In our implementation we follow the original CVPR'15 paper with several minor changes.
As in the original paper, the model contains two DNN streams for fine and coarse processing, in our case we use VGG16 and ResNet-50. Input is resized to 640x480px, exactly size of training dataset. We used the MaxPooling layer to reduce the size of the input by half and then pass it to coarse stream. The result of the coarse stream is resized to match the size of the fine stream. Both outputs are concatenated and convolved with 1×1 filter. The resulting labels (human fixation maps) are 20×15 and are resized to match the size of the input image.
The model is trained on the SALICON dataset. Only 1000 training and 1000 validation images are used. In our experiments with this model we trained it using the binary cross-entropy loss. As optimizer, we use SGD with fixed learning rate of 0.0001 and nestrov momentum of 0.9. Our implementation achieves reasonable results after 100 epochs.
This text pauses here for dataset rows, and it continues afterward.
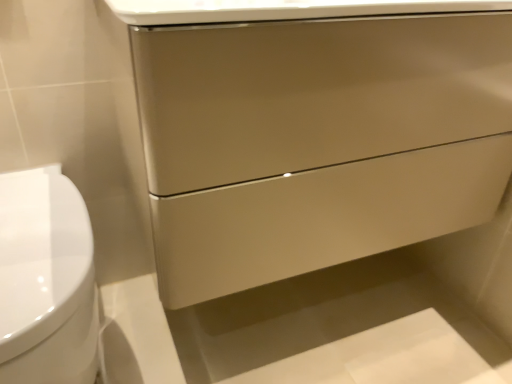 Question: In terms of width, does matte beige drawer at center look wider or thinner when compared to white glossy toilet at left?

Choices:
 (A) thin
 (B) wide

Answer: (A)

Question: From their relative heights in the image, would you say matte beige drawer at center is taller or shorter than white glossy toilet at left?

Choices:
 (A) short
 (B) tall

Answer: (A)

Question: From a real-world perspective, is matte beige drawer at center positioned above or below white glossy toilet at left?

Choices:
 (A) above
 (B) below

Answer: (A)

Question: Is white glossy toilet at left taller or shorter than matte beige drawer at center?

Choices:
 (A) short
 (B) tall

Answer: (B)

Question: Based on their positions, is white glossy toilet at left located to the left or right of matte beige drawer at center?

Choices:
 (A) right
 (B) left

Answer: (B)

Question: Is white glossy toilet at left inside or outside of matte beige drawer at center?

Choices:
 (A) inside
 (B) outside

Answer: (B)

Question: Considering their positions, is white glossy toilet at left located in front of or behind matte beige drawer at center?

Choices:
 (A) front
 (B) behind

Answer: (A) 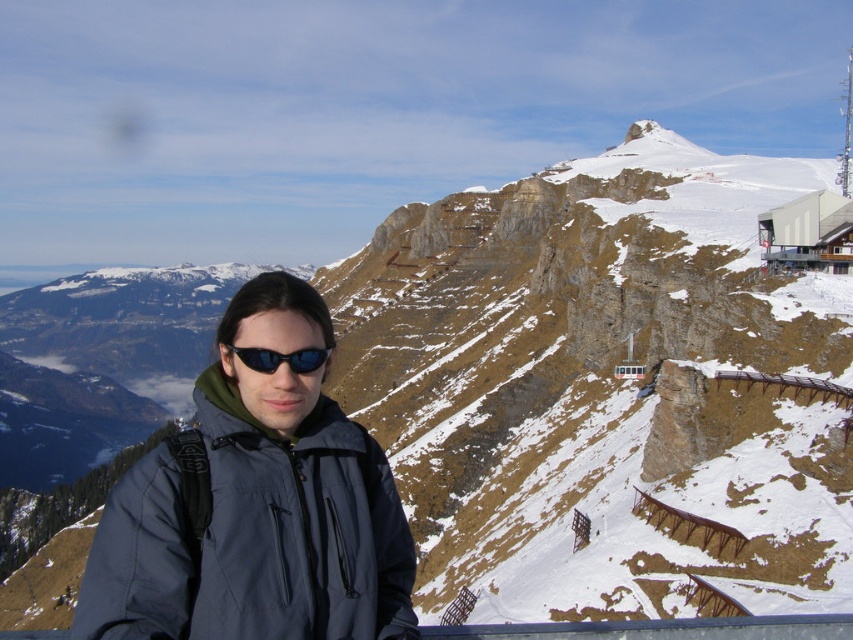 Does dark gray/waterproof jacket at center have a lesser height compared to black matte sunglasses at center?

No.

Who is more distant from viewer, (294, 512) or (315, 348)?

The point (315, 348) is behind.

At what (x,y) coordinates should I click in order to perform the action: click on dark gray/waterproof jacket at center. Please return your answer as a coordinate pair (x, y). The height and width of the screenshot is (640, 853). Looking at the image, I should click on (254, 536). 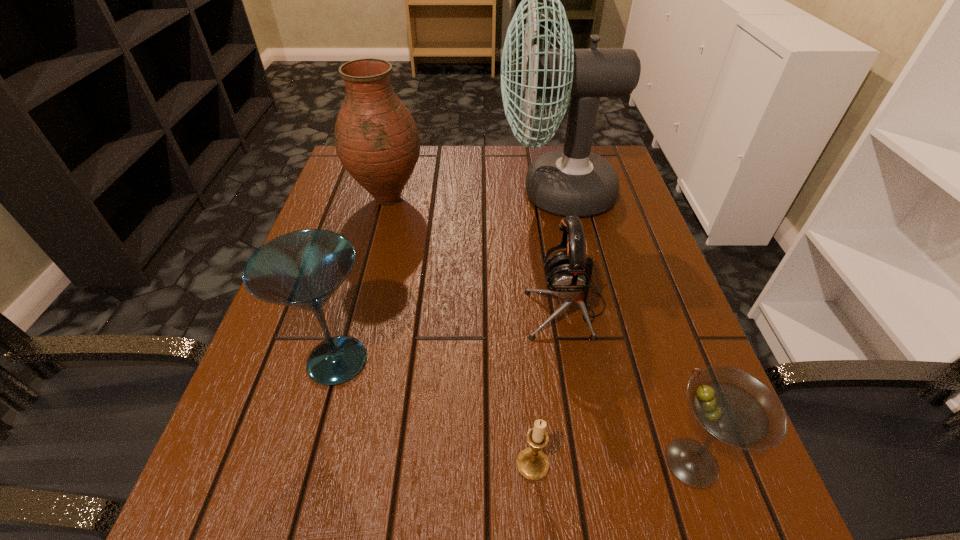 What are the coordinates of `martini that is at the left edge` in the screenshot? It's located at (302, 269).

What are the coordinates of `fan that is at the right edge` in the screenshot? It's located at (573, 181).

The height and width of the screenshot is (540, 960). Find the location of `earphone situated at the right edge`. earphone situated at the right edge is located at coordinates (569, 272).

Identify the location of martini present at the right edge. The height and width of the screenshot is (540, 960). (733, 406).

Image resolution: width=960 pixels, height=540 pixels. Identify the location of object located at the far left corner. (377, 140).

The image size is (960, 540). Find the location of `object that is at the far right corner`. object that is at the far right corner is located at coordinates (573, 181).

Locate an element on the screen. Image resolution: width=960 pixels, height=540 pixels. object that is at the near right corner is located at coordinates (733, 406).

The image size is (960, 540). In the image, there is a desktop. What are the coordinates of `vacant space at the far edge` in the screenshot? It's located at (430, 148).

Where is `vacant space at the left edge of the desktop`? This screenshot has height=540, width=960. vacant space at the left edge of the desktop is located at coordinates (373, 198).

Where is `vacant space at the right edge of the desktop`? This screenshot has height=540, width=960. vacant space at the right edge of the desktop is located at coordinates (657, 480). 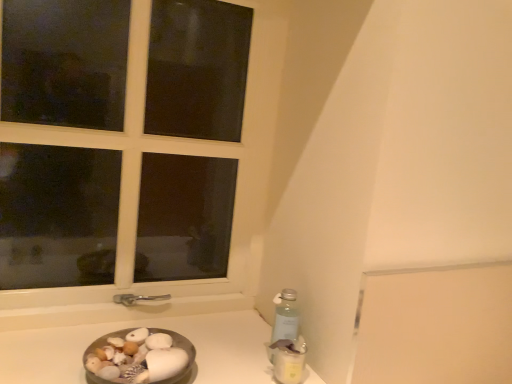 Question: Considering the relative positions of smooth white shells at lower left and metallic silver bowl at lower left in the image provided, is smooth white shells at lower left in front of metallic silver bowl at lower left?

Choices:
 (A) no
 (B) yes

Answer: (A)

Question: Would you say smooth white shells at lower left is outside metallic silver bowl at lower left?

Choices:
 (A) yes
 (B) no

Answer: (A)

Question: Can you confirm if smooth white shells at lower left is smaller than metallic silver bowl at lower left?

Choices:
 (A) no
 (B) yes

Answer: (B)

Question: Can you confirm if smooth white shells at lower left is bigger than metallic silver bowl at lower left?

Choices:
 (A) yes
 (B) no

Answer: (B)

Question: Is the position of smooth white shells at lower left more distant than that of metallic silver bowl at lower left?

Choices:
 (A) yes
 (B) no

Answer: (A)

Question: Looking at their shapes, would you say white plastic window at upper left is wider or thinner than smooth white shells at lower left?

Choices:
 (A) thin
 (B) wide

Answer: (A)

Question: Is white plastic window at upper left bigger or smaller than smooth white shells at lower left?

Choices:
 (A) small
 (B) big

Answer: (B)

Question: Is white plastic window at upper left inside the boundaries of smooth white shells at lower left, or outside?

Choices:
 (A) outside
 (B) inside

Answer: (A)

Question: Visually, is white plastic window at upper left positioned to the left or to the right of smooth white shells at lower left?

Choices:
 (A) right
 (B) left

Answer: (B)

Question: Considering the positions of white plastic window at upper left and translucent plastic bottle at lower right in the image, is white plastic window at upper left bigger or smaller than translucent plastic bottle at lower right?

Choices:
 (A) big
 (B) small

Answer: (A)

Question: From the image's perspective, relative to translucent plastic bottle at lower right, is white plastic window at upper left above or below?

Choices:
 (A) below
 (B) above

Answer: (B)

Question: Is white plastic window at upper left in front of or behind translucent plastic bottle at lower right in the image?

Choices:
 (A) front
 (B) behind

Answer: (A)

Question: In terms of height, does white plastic window at upper left look taller or shorter compared to translucent plastic bottle at lower right?

Choices:
 (A) short
 (B) tall

Answer: (B)

Question: Considering the positions of smooth white shells at lower left and white plastic window at upper left in the image, is smooth white shells at lower left bigger or smaller than white plastic window at upper left?

Choices:
 (A) small
 (B) big

Answer: (A)

Question: From the image's perspective, is smooth white shells at lower left positioned above or below white plastic window at upper left?

Choices:
 (A) above
 (B) below

Answer: (B) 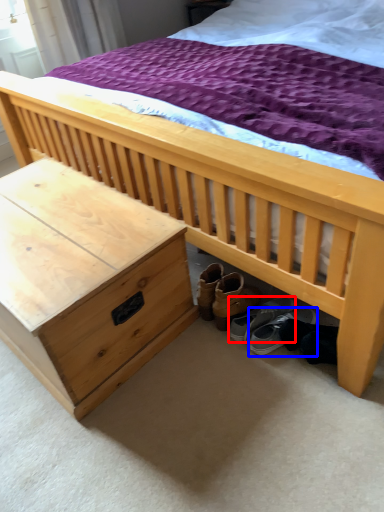 Question: Which point is further to the camera, footwear (highlighted by a red box) or footwear (highlighted by a blue box)?

Choices:
 (A) footwear
 (B) footwear

Answer: (A) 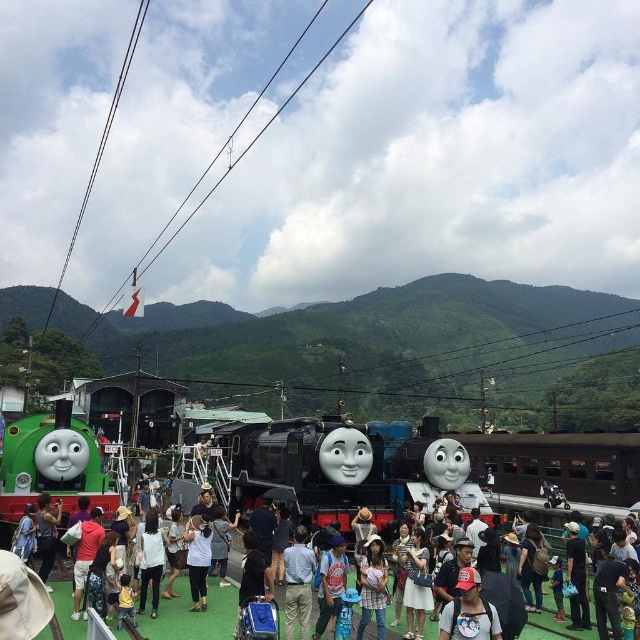 Who is more forward, (184,586) or (472,627)?

Point (472,627) is more forward.

Where is `matte black train at center`? The image size is (640, 640). matte black train at center is located at coordinates (193, 616).

Does white cotton cap at center have a larger size compared to white cotton shirt at center?

No.

I want to click on white cotton cap at center, so click(468, 611).

Can you confirm if matte black train at center is positioned below white cotton shirt at center?

Yes, matte black train at center is below white cotton shirt at center.

Is matte black train at center above white cotton shirt at center?

No, matte black train at center is not above white cotton shirt at center.

Does point (186, 593) come behind point (208, 532)?

No, (186, 593) is in front of (208, 532).

The image size is (640, 640). What are the coordinates of `matte black train at center` in the screenshot? It's located at (193, 616). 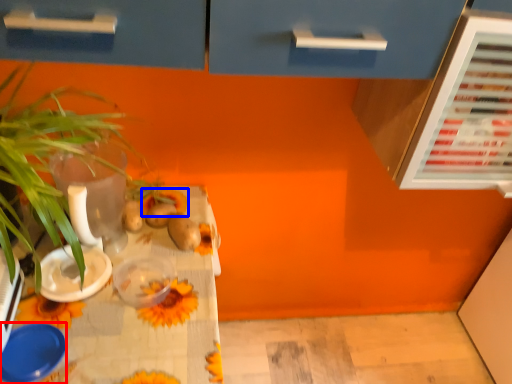 Question: Which of the following is the farthest to the observer, tableware (highlighted by a red box) or flower (highlighted by a blue box)?

Choices:
 (A) tableware
 (B) flower

Answer: (B) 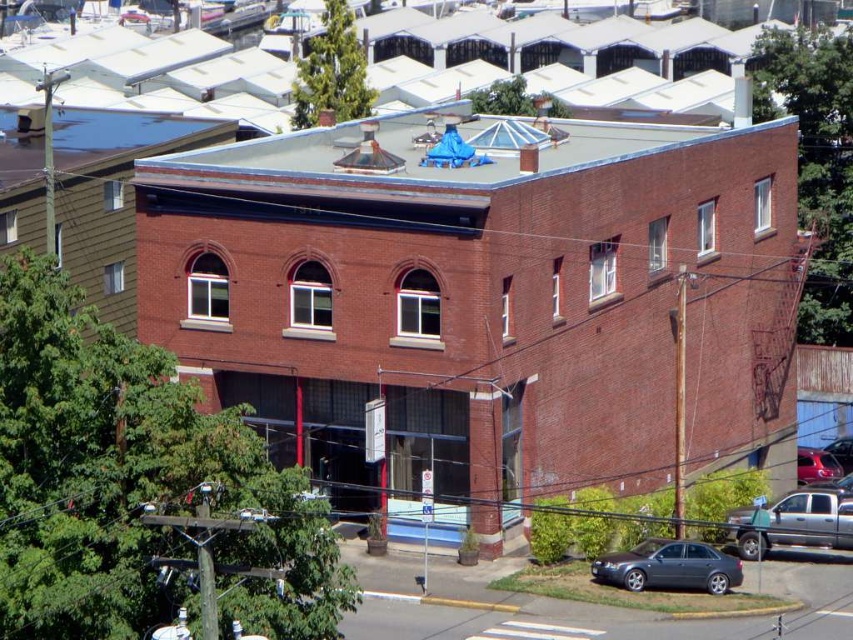 Question: Is metallic gray sedan at lower right in front of silver metallic truck at lower right?

Choices:
 (A) no
 (B) yes

Answer: (B)

Question: In this image, where is silver metallic truck at lower right located relative to shiny red car at lower right?

Choices:
 (A) right
 (B) left

Answer: (B)

Question: Which object appears farthest from the camera in this image?

Choices:
 (A) silver metallic truck at lower right
 (B) shiny red car at lower right
 (C) metallic gray sedan at lower right

Answer: (B)

Question: Does metallic gray sedan at lower right appear over silver metallic truck at lower right?

Choices:
 (A) no
 (B) yes

Answer: (A)

Question: Which point is farther to the camera?

Choices:
 (A) metallic gray sedan at lower right
 (B) shiny red car at lower right

Answer: (B)

Question: Which of the following is the farthest from the observer?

Checked on SALICON dataset.
Model | AUC | CC | KLDiv | NSS | SIM |
---|---|---|---|---|---|
SALICON (VGG-16) | 0.66 | 0.06 | 1.04 | 0.46 | 0.45 |
SALICON (ResNet-50) | 0.63 | 0.18 | 1.05 | 0.80 | 0.49 |
Pre-trained versions of the model are available here. Use the created notebooks to try out the model, making sure to change the model location path. If you want to train it yourself, download the SALICON dataset.